[Start of section]

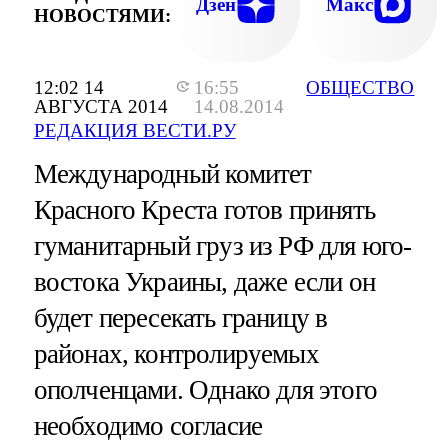
Дзен
Макс
НОВОСТЯМИ:
12:02 14
16:55
ОБЩЕСТВО
АВГУСТА 2014
14.08.2014
РЕДАКЦИЯ ВЕСТИ.РУ
Международный комитет
Красного Креста готов принять
гуманитарный груз из РФ для юго-
востока Украины, даже если он
будет пересекать границу в
районах, контролируемых
ополченцами. Однако для этого
необходимо согласие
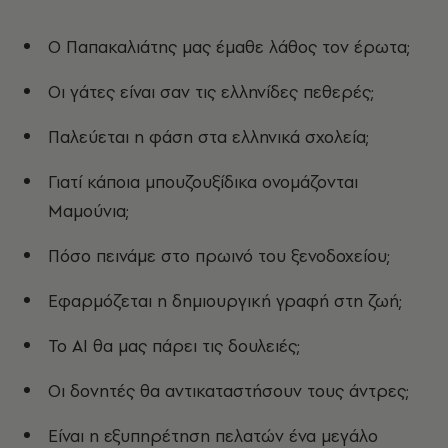
Ο Παπακαλιάτης μας έμαθε λάθος τον έρωτα;
Οι γάτες είναι σαν τις ελληνίδες πεθερές;
Παλεύεται η φάση στα ελληνικά σχολεία;
Γιατί κάποια μπουζουξίδικα ονομάζονται
Μαμούνια;
Πόσο πεινάμε στο πρωινό του ξενοδοχείου;
Εφαρμόζεται η δημιουργική γραφή στη ζωή;
Το AI θα μας πάρει τις δουλειές;
Οι δονητές θα αντικαταστήσουν τους άντρες;
Είναι η εξυπηρέτηση πελατών ένα μεγάλο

[End of section]

What to do
Above are the records; copy them exactly without the pictures.

Response to this exercise
Дзен
Макс
НОВОСТЯМИ:
12:02 14
16:55
ОБЩЕСТВО
АВГУСТА 2014
14.08.2014
РЕДАКЦИЯ ВЕСТИ.РУ
Международный комитет
Красного Креста готов принять
гуманитарный груз из РФ для юго-
востока Украины, даже если он
будет пересекать границу в
районах, контролируемых
ополченцами. Однако для этого
необходимо согласие
Ο Παπακαλιάτης μας έμαθε λάθος τον έρωτα;
Οι γάτες είναι σαν τις ελληνίδες πεθερές;
Παλεύεται η φάση στα ελληνικά σχολεία;
Γιατί κάποια μπουζουξίδικα ονομάζονται
Μαμούνια;
Πόσο πεινάμε στο πρωινό του ξενοδοχείου;
Εφαρμόζεται η δημιουργική γραφή στη ζωή;
Το AI θα μας πάρει τις δουλειές;
Οι δονητές θα αντικαταστήσουν τους άντρες;
Είναι η εξυπηρέτηση πελατών ένα μεγάλο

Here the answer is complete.